The company’s operating loss totaled $2 million and adjusted EBITDA totaled $2 billion, an increase of nearly 45% compared with the second quarter of 2014. Sprint attributed the EBITDA growth to expense reductions due to lower costs related to device leasing options and lower bad debt expense.

Sprint also said it plans to achieve a sustainable $2 billion reduction in operating expenses in fiscal 2016.

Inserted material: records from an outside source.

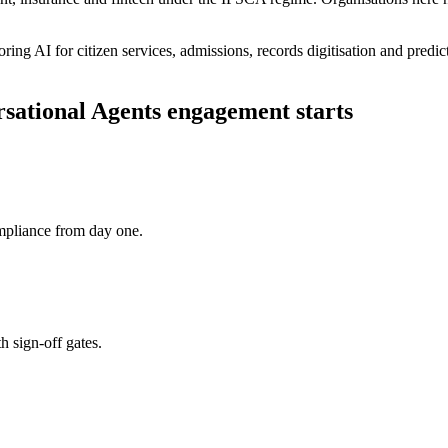
ring AI for citizen services, admissions, records digitisation and pred
sational Agents
engagement starts
pliance from day one.
h sign-off gates.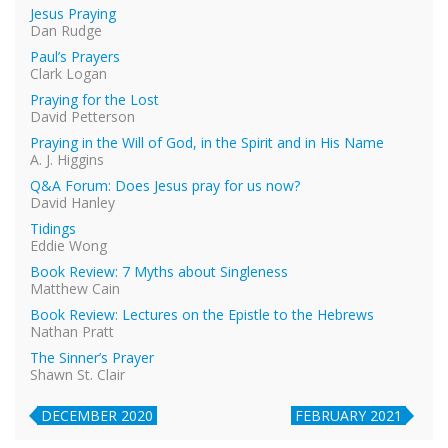
Jesus Praying
Dan Rudge
Paul’s Prayers
Clark Logan
Praying for the Lost
David Petterson
Praying in the Will of God, in the Spirit and in His Name
A. J. Higgins
Q&A Forum: Does Jesus pray for us now?
David Hanley
Tidings
Eddie Wong
Book Review: 7 Myths about Singleness
Matthew Cain
Book Review: Lectures on the Epistle to the Hebrews
Nathan Pratt
The Sinner’s Prayer
Shawn St. Clair
DECEMBER 2020
FEBRUARY 2021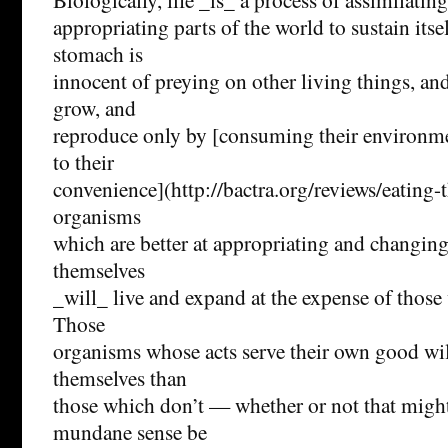
appropriating parts of the world to sustain itse
stomach is
innocent of preying on other living things, and
grow, and
reproduce only by [consuming their environme
to their
convenience](http://bactra.org/reviews/eating-
organisms
which are better at appropriating and changing
themselves
_will_ live and expand at the expense of those 
Those
organisms whose acts serve their own good will
themselves than
those which don’t — whether or not that might
mundane sense be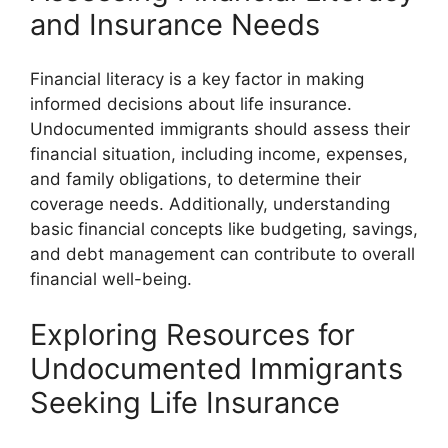
and Insurance Needs
Financial literacy is a key factor in making
informed decisions about life insurance.
Undocumented immigrants should assess their
financial situation, including income, expenses,
and family obligations, to determine their
coverage needs. Additionally, understanding
basic financial concepts like budgeting, savings,
and debt management can contribute to overall
financial well-being.
Exploring Resources for
Undocumented Immigrants
Seeking Life Insurance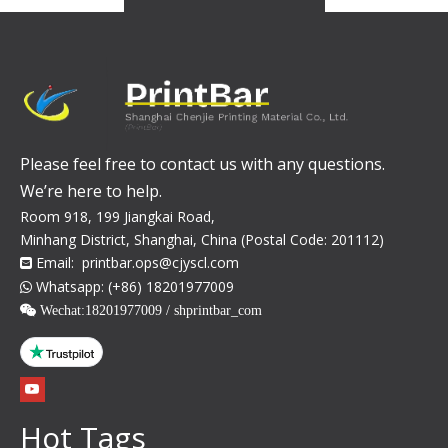
Please feel free to contact us with any questions.
We’re here to help.
Room 918, 199 Jiangkai Road,
Minhang District, Shanghai, China (Postal Code: 201112)
Email:
printbar.ops@cjyscl.com

Whatsapp: (+86) 18201977009

 Wechat:
18201977009 / shprintbar_com
Hot Tags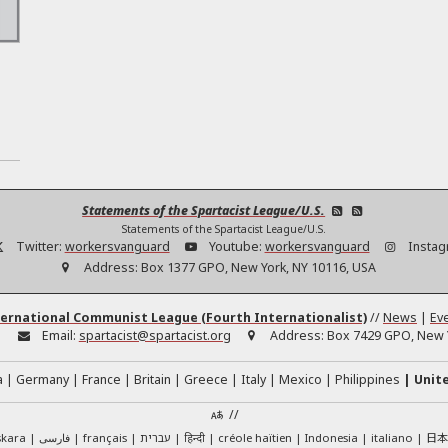
h
Statements of the Spartacist League/U.S.
Statements of the Spartacist League/U.S.
Twitter:
workersvanguard
Youtube:
workersvanguard
Instag
Address:
Box 1377 GPO, New York, NY 10116, USA
ernational Communist League (Fourth Internationalist)
//
News
|
Ev
:
Email:
spartacist@spartacist.org
Address:
Box 7429 GPO, New Y
a
Germany
France
Britain
Greece
Italy
Mexico
Philippines
Unit
//
日
skara
فارسی
français
עברית
हिन्दी
créole haïtien
Indonesia
italiano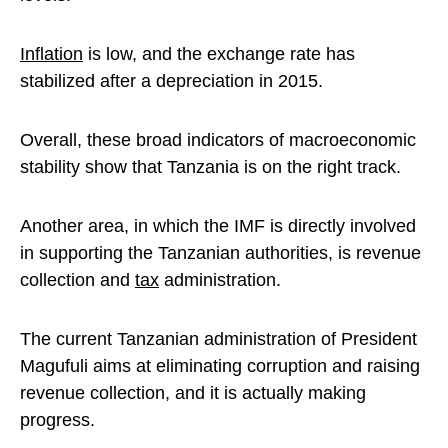
Inflation
is low, and the exchange rate has
stabilized after a depreciation in 2015.
Overall, these broad indicators of macroeconomic
stability show that Tanzania is on the right track.
Another area, in which the IMF is directly involved
in supporting the Tanzanian authorities, is revenue
collection and
tax
administration.
The current Tanzanian administration of President
Magufuli aims at eliminating corruption and raising
revenue collection, and it is actually making
progress.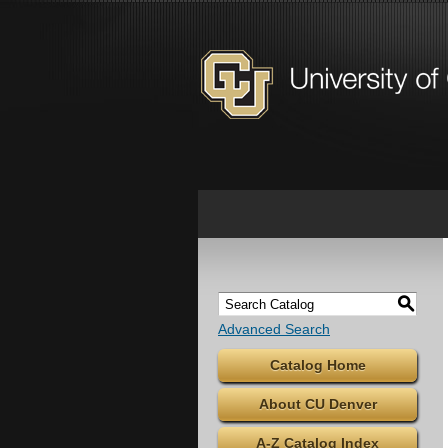
S
Advanced Search
Catalog Home
About CU Denver
A-Z Catalog Index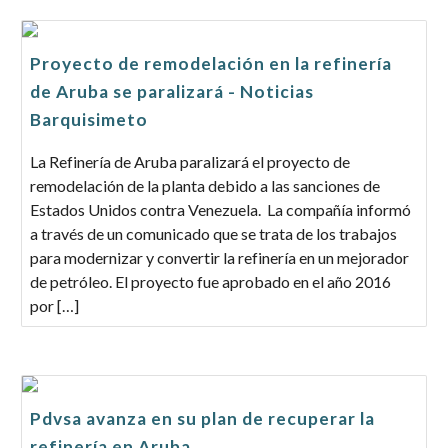
Proyecto de remodelación en la refinería
de Aruba se paralizará - Noticias
Barquisimeto
La Refinería de Aruba paralizará el proyecto de
remodelación de la planta debido a las sanciones de
Estados Unidos contra Venezuela. La compañía informó
a través de un comunicado que se trata de los trabajos
para modernizar y convertir la refinería en un mejorador
de petróleo. El proyecto fue aprobado en el año 2016
por […]
Pdvsa avanza en su plan de recuperar la
refinería en Aruba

Sprint added 553,000 net postpaid (contract) subscribers in the second quarter. Of those, 199,000 migrated from the company’s prepaid roster. Net postpaid phone subscribers totaled 237,000, compared with a loss of 500,000 in the same period a year ago. Excluding those prepaid subscribers who migrated to postpaid plans, Sprint’s prepaid net losses would have totaled 164,000 compared with net additions of 35,000 a year ago.

The company claims a total of 57.87 million connections, up from 53.92 million at the same time last year. Average revenue per user (ARPU) on the Sprint platform fell by about $6.50 per month for postpaid subscribers and rose by about $0.35 per prepaid customer compared with the second quarter of 2014.

CEO Marcelo Claure said:

This quarter marked an inflection point in our turnaround journey, as we achieved positive postpaid phone net additions for the first time in over two years. In addition, we set another record low for postpaid churn and improved sequentially in the September quarter, something no US carrier has ever done before.

Sprint also tried to staunch fears about its liquidity:

Sprint continues to work toward utilizing its assets to help fund the business and fuel future growth. The company has made significant progress working with SoftBank and others to establish a handset leasing company and expects to close in the next few weeks. In combination with the aforementioned plans for significant operating expense reductions, Sprint expects the handset leasing company and other upcoming financing structures to sufficiently meet the company’s cash needs for the foreseeable future.

Sprint’s stock traded down nearly 7.5% in Tuesday’s premarket, at $4.49 in a 52-week range of $3.10 to $5.46. Shares closed at $4.85 on Monday. The consensus price target was $7.28 before Tuesday’s announcement.